Scored some asparagus $1 a pound. I grilled them up with some fingerling potatoes.





































Recipe and more pics here.
http://www.dfw.com/2013/04/04/777451/weekend-chef-roasted-fingerling.html


----------



## sw2geeks (Apr 5, 2013)

Asparagus are in season right now so there should be lots of sales this month


----------



## jared08 (Apr 5, 2013)

making me hungry! just made some roasted fingerlings with a jerk seasoning on them with a horseradish/sour cream sauce, quite delicious i must say.


----------



## franzb69 (Apr 5, 2013)

out here asparagus is more like $2 a pound, depending on the season

and i looooooove asparagus, even if it makes my wee smell funny. it's good for my kidneys so it's all good.


----------



## ThEoRy (Apr 5, 2013)

Looks delicious, great job!!


----------



## stereo.pete (Apr 7, 2013)

franzb69 said:


> out here asparagus is more like $2 a pound, depending on the season
> 
> and i looooooove asparagus, even if it makes my wee smell funny. it's good for my kidneys so it's all good.

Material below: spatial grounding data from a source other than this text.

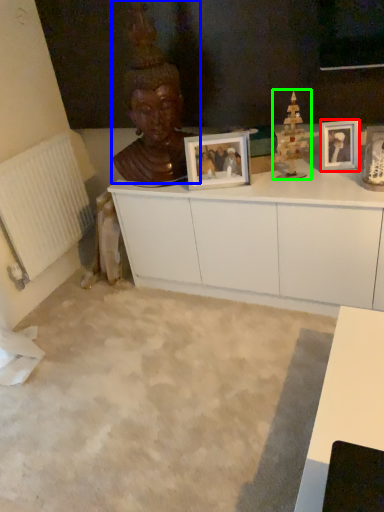 Question: Which object is the farthest from picture frame (highlighted by a red box)? Choose among these: person (highlighted by a blue box) or toy (highlighted by a green box).

Choices:
 (A) person
 (B) toy

Answer: (A) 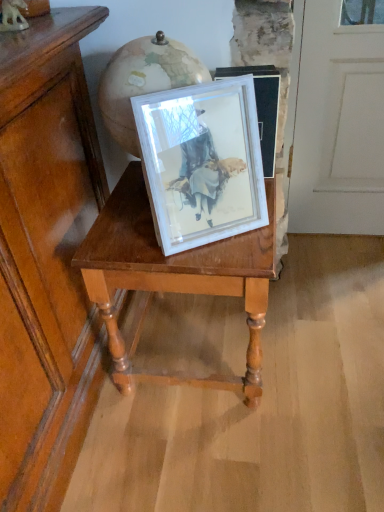 Question: Is wooden table at center turned away from white matte picture frame at center?

Choices:
 (A) yes
 (B) no

Answer: (B)

Question: Is white matte picture frame at center surrounded by wooden table at center?

Choices:
 (A) no
 (B) yes

Answer: (A)

Question: From the image's perspective, is wooden table at center over white matte picture frame at center?

Choices:
 (A) no
 (B) yes

Answer: (A)

Question: From a real-world perspective, is wooden table at center located higher than white matte picture frame at center?

Choices:
 (A) yes
 (B) no

Answer: (B)

Question: Is there a large distance between wooden table at center and white matte picture frame at center?

Choices:
 (A) yes
 (B) no

Answer: (B)

Question: Considering the relative positions of wooden table at center and white matte picture frame at center in the image provided, is wooden table at center to the right of white matte picture frame at center from the viewer's perspective?

Choices:
 (A) no
 (B) yes

Answer: (A)

Question: From a real-world perspective, is white matte picture frame at center on top of wooden table at center?

Choices:
 (A) yes
 (B) no

Answer: (A)

Question: From a real-world perspective, is white matte picture frame at center under wooden table at center?

Choices:
 (A) no
 (B) yes

Answer: (A)

Question: Is the position of white matte picture frame at center more distant than that of wooden table at center?

Choices:
 (A) yes
 (B) no

Answer: (B)

Question: From the image's perspective, is white matte picture frame at center on top of wooden table at center?

Choices:
 (A) no
 (B) yes

Answer: (B)

Question: Does white matte picture frame at center have a lesser height compared to wooden table at center?

Choices:
 (A) yes
 (B) no

Answer: (A)

Question: Is white matte picture frame at center at the right side of wooden table at center?

Choices:
 (A) yes
 (B) no

Answer: (A)

Question: Looking at their shapes, would you say white matte picture frame at center is wider or thinner than wooden table at center?

Choices:
 (A) thin
 (B) wide

Answer: (A) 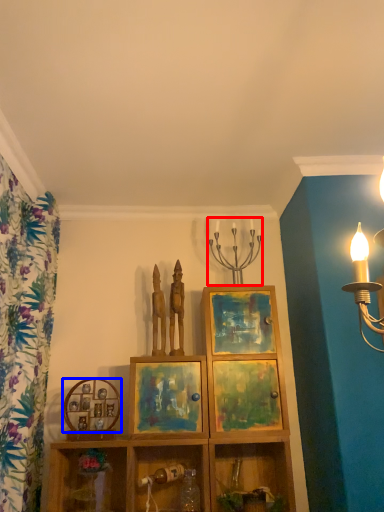 Question: Which object appears closest to the camera in this image, candle holder (highlighted by a red box) or picture frame (highlighted by a blue box)?

Choices:
 (A) candle holder
 (B) picture frame

Answer: (B) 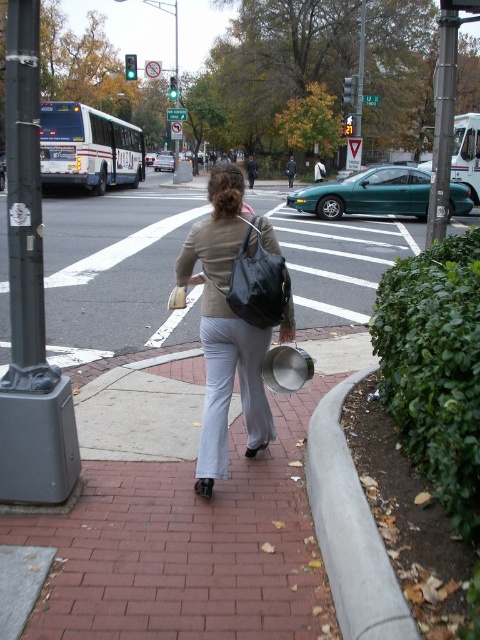 Question: Does matte black backpack at center appear under metallic pole at center-right?

Choices:
 (A) yes
 (B) no

Answer: (A)

Question: Which point appears farthest from the camera in this image?

Choices:
 (A) (440, 116)
 (B) (272, 230)

Answer: (A)

Question: Which object is positioned closest to the gray concrete curb at lower right?

Choices:
 (A) matte black backpack at center
 (B) metallic pole at center-right
 (C) brick pavement at center

Answer: (A)

Question: Is matte black backpack at center to the left of metallic pole at center-right from the viewer's perspective?

Choices:
 (A) no
 (B) yes

Answer: (B)

Question: Can you confirm if matte black backpack at center is thinner than metallic pole at center-right?

Choices:
 (A) yes
 (B) no

Answer: (A)

Question: Which object appears farthest from the camera in this image?

Choices:
 (A) brick pavement at center
 (B) metallic pole at center-right
 (C) matte black backpack at center

Answer: (A)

If you think it smells funny from eating, try juicing asparagus, holy cow I almost passed out the first time. :bigeek:


----------



## Johnny.B.Good (Apr 7, 2013)

Good looking dish. (Excellent photographs, as always.)

Thanks for posting!


----------



## Miles (Apr 8, 2013)

Looks very tasty! Nice job! Spring always brings asparagus. I love it, so I'm always happy to score some at a great price.


----------



## franzb69 (Apr 8, 2013)

> If you think it smells funny from eating, try juicing asparagus, holy cow I almost passed out the first time.



lol. i wouldn't wanna be near that. =D


----------